BEGIN Supplied records
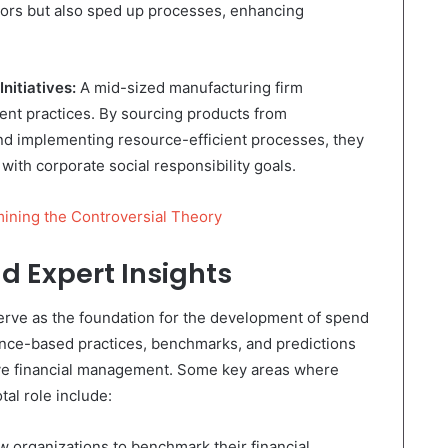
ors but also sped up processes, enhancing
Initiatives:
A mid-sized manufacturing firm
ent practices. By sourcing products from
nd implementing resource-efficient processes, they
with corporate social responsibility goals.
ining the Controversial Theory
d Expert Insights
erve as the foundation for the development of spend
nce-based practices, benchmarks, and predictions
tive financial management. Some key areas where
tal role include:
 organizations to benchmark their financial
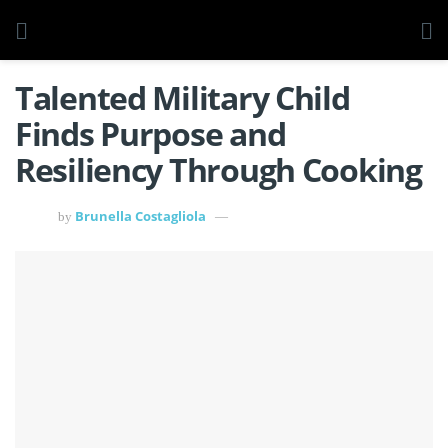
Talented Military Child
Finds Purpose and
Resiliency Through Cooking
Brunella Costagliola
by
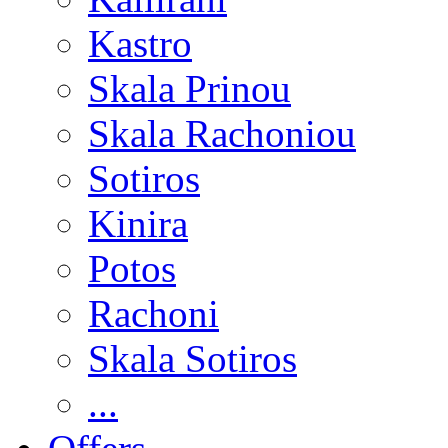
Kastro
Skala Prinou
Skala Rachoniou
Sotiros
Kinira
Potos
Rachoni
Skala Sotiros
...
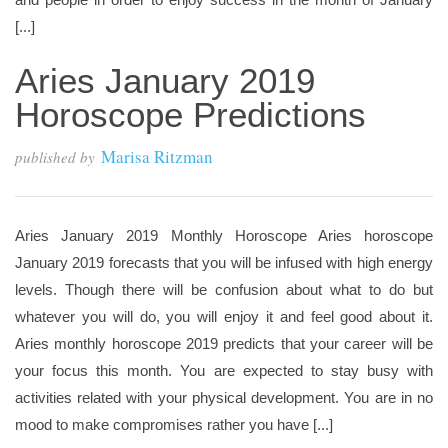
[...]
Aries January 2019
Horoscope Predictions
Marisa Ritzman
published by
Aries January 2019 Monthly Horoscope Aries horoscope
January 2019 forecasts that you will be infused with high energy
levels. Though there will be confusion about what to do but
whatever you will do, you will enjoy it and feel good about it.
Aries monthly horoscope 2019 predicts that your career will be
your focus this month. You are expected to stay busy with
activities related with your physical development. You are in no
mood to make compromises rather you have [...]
END Supplied records
BEGIN Supplied records
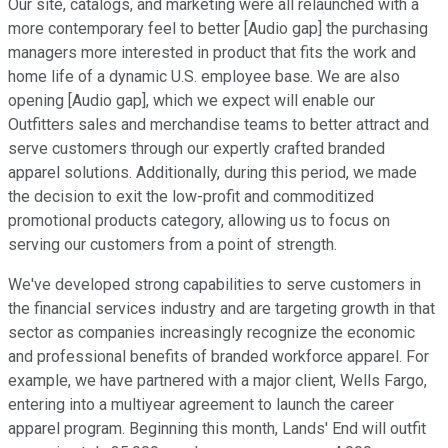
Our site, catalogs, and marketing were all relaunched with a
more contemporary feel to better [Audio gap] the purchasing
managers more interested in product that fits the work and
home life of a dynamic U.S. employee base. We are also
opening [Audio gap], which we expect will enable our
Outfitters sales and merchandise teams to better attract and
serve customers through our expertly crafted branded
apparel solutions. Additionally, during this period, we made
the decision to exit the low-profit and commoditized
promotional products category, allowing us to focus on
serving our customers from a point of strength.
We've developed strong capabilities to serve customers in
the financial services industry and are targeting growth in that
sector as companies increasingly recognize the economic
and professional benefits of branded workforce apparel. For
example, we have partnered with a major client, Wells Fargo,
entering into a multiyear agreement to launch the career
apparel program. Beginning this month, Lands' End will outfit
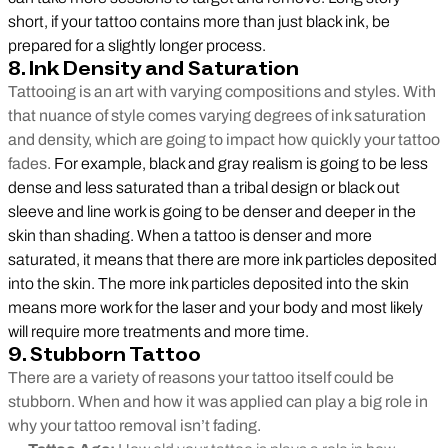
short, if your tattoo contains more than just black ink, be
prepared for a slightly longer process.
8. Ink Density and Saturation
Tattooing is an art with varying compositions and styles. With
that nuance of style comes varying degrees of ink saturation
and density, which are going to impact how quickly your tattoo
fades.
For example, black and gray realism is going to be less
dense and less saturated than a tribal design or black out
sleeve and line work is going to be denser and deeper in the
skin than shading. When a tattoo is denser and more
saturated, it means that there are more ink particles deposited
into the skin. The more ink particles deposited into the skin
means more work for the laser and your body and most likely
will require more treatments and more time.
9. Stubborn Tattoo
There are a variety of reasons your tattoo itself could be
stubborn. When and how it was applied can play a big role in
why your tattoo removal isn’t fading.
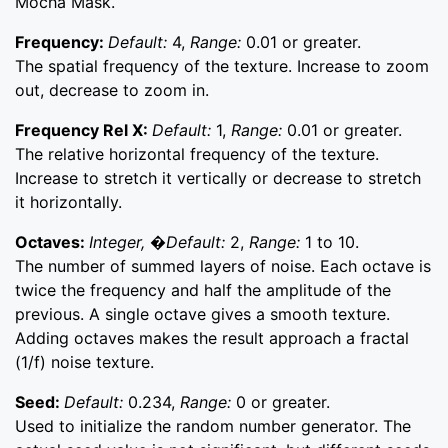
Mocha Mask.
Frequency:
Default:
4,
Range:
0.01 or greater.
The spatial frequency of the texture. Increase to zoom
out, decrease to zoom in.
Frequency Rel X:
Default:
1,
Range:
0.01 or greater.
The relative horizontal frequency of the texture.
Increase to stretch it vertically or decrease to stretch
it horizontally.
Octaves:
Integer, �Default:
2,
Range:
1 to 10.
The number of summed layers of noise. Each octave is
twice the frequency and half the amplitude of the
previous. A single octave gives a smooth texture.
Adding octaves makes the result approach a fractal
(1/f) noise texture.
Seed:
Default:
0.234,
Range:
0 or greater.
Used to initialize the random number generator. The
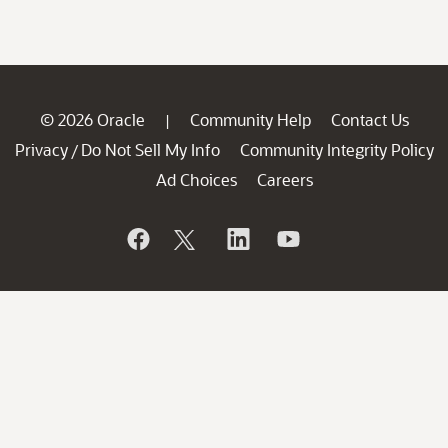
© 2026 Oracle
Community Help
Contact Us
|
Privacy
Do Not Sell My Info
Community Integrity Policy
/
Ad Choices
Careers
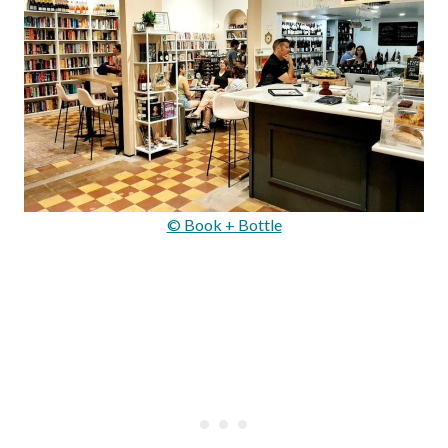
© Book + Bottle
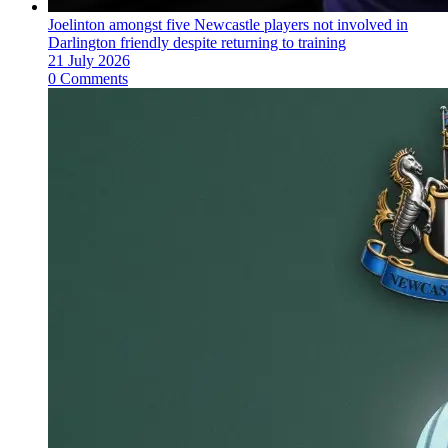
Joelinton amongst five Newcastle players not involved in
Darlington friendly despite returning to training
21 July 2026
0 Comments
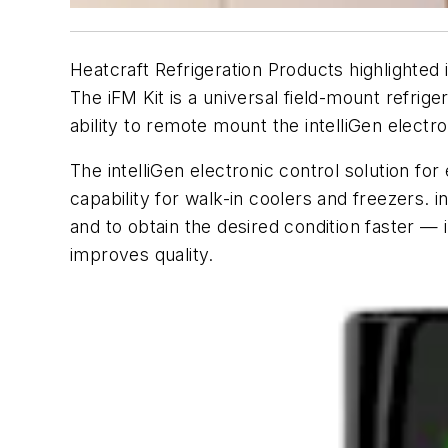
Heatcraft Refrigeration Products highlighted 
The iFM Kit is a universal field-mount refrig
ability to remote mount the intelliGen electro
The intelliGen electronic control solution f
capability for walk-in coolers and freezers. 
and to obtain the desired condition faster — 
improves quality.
END Supplied records
# What to work on
Looking at the entries above, copy out every line in which "from" occurs.

# Task solution
ent practices. By sourcing products from
serving our customers from a point of strength.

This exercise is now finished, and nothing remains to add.